Setting boundaries using JavaScript

As soon as you select the On Script option as the trigger for establishing record boundaries (see Record boundaries), you are instructing the DataMapper to read the source file sequentially and to trigger an event each and every time it hits a delimiter. (What a delimiter is, depends on the source data and the settings for that data; see Input data settings (Delimiters)).
In other words, the script will be executed - by default - as many times as there are delimiters in the input data.

If you know, for instance, that a PDF file only contains documents that are 3 pages long, your script could keep count of the number of times it's been called since the last boundary was set (that is, the count of delimiters that have been encountered). Each time the count is a multiple of 3, it could set a new record boundary. This is basically what happens when setting the trigger to On Page and specifying 3 as the Number of Pages.

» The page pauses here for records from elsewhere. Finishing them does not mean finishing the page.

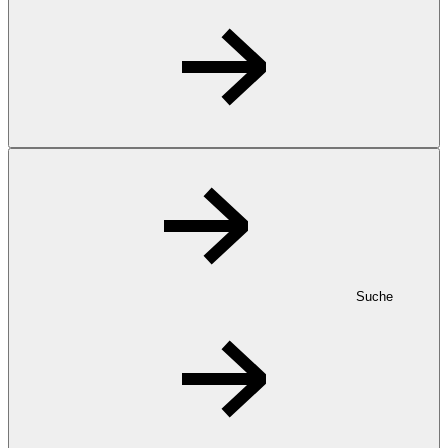
Suche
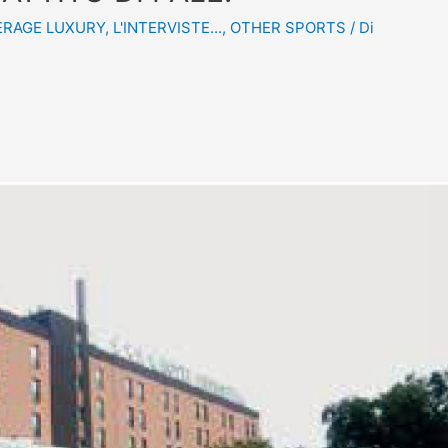
ERAGE LUXURY
,
L'INTERVISTE...
,
OTHER SPORTS
/ Di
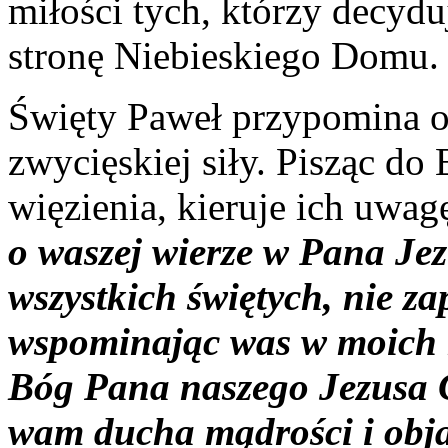
miłości tych, którzy decydu
stronę Niebieskiego Domu.
Święty Paweł przypomina o 
zwycięskiej siły. Pisząc do 
więzienia, kieruje ich uwa
o waszej wierze w Pana Jez
wszystkich świętych, nie za
wspominając was w moich m
Bóg Pana naszego Jezusa C
wam ducha mądrości i obj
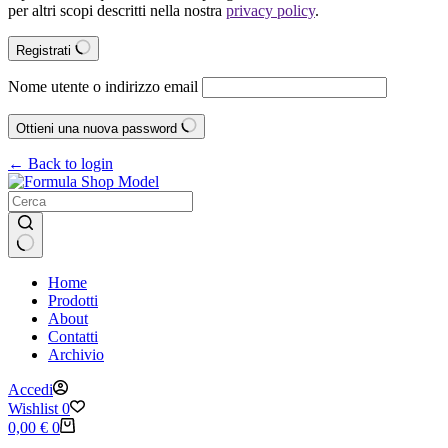
per altri scopi descritti nella nostra
privacy policy
.
Registrati
Nome utente o indirizzo email
Ottieni una nuova password
← Back to login
Nessun
Home
risultato
Prodotti
About
Contatti
Archivio
Accedi
Wishlist
0
Carrello
0,00
€
0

Remember that a boundary script is being called on each new delimiter encountered by the DataMapper parsing algorithm. If for instance a database query returns a million records, the script will be executing a million times! Craft your script in such a way that it doesn't waste time examining all possible conditions. Instead, it should terminate as soon as any condition it is evaluating is false.

Accessing data

Data available inside each event

Every time a delimiter is encountered, an event is triggered and the script is executed. The event gives the script access to the data between the current location - the start of a row, line or page - and the next delimiter. So at the beginning of the process for a PDF or text file, you have access to the first page only, and for a CSV or for tabular data, that would be the first row or record.

This means that you can:

  • Examine the data found in between delimiters for specific conditions.
  • Examine specific regions of that data, or the available data as a whole.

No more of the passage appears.